What to do with his participation or his interest? Our advice – L’Express

What to do with his participation or his interest Our

Companies closing their accounts on December 31 have until May 31 to pay their employees profit-sharing and participation bonuses when they are due. They amounted on average to 2,457 euros per person for profit-sharing and 2,926 euros for participation in SBF 120 companies in 2022, according to the Profit Sharing Barometer developed by the Eres group. What to do with it? The employee can receive these bonuses to finance a major expense. But be careful, these will then be subject to income tax. “The mistake would be to collect these sums and then put them back into a savings product while having paid the tax in the process,” underlines François Dillemann, savings sales director at Malakoff Humanis.

If you do not need these sums immediately, it would be in your best interest to place them in an employee savings plan, that is to say in the company savings plan (PEE), blocked five years, or the collective retirement savings plan (PER), immobilized until retirement. In this case, the profit-sharing and participation are not taxable. In addition, this choice allows, in the many companies providing it, to receive a contribution from your employer. This is an additional sum paid by the company and rewards the employee’s savings effort.

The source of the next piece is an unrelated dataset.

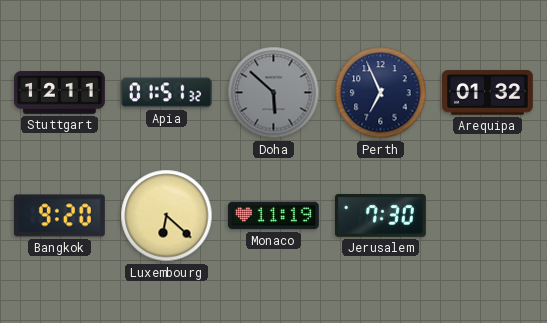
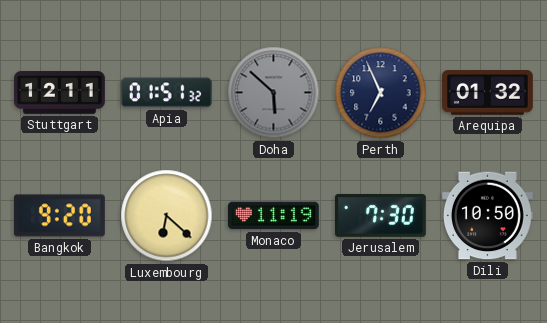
Dili: none -> 10:50
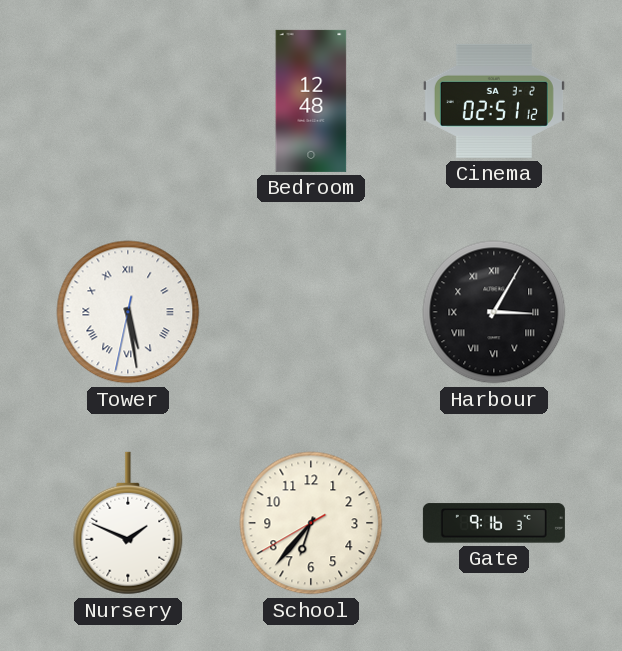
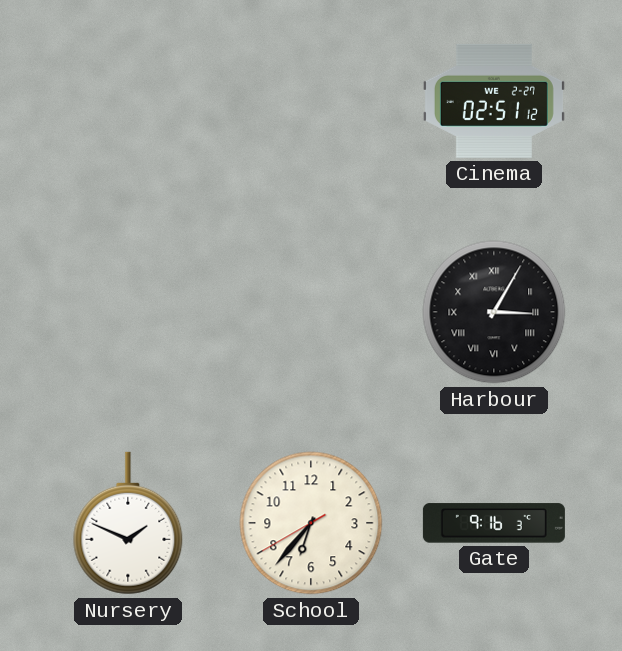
Bedroom: 12:48 -> none
Cinema date: SA 3-2 -> WE 2-27
Tower: 5:28 -> none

READ ALSO: Investments: prepare for your retirement with the help of your company

The contribution varies from one company to another

Each employer sets its allocation rules, within the limit of 300% of profit-sharing and participation, with a ceiling of 3,709.44 euros this year on the PEE and 7,418.88 euros on the collective PER. “You must check your company agreement to optimize the payment of the contribution: some contribute more to the PEE, others to the PER, or apply different ceilings,” specifies Marie-Noëlle Auclair, expertise and solutions director at Eres. It then remains to choose the fund(s) in which to invest, depending on the choice offered but also on your risk tolerance and your investment horizon.

Good to know, the PEE provides for many cases of early release. “The employee can therefore place his profit-sharing and his participation in his PEE to avoid taxation and then recover the sums immediately afterwards, if he buys his main residence, gets married, etc.,” advises Marie-Noëlle Auclair.

In the absence of a response from the employee on the fate of their profit-sharing or participation, the amounts are automatically invested. “The profit-sharing is paid entirely into the PEE, the participation is allocated half to the PEE and half to the collective PER within the framework of managed management”, recalls François Dillemann. They are generally paid into a secure investment.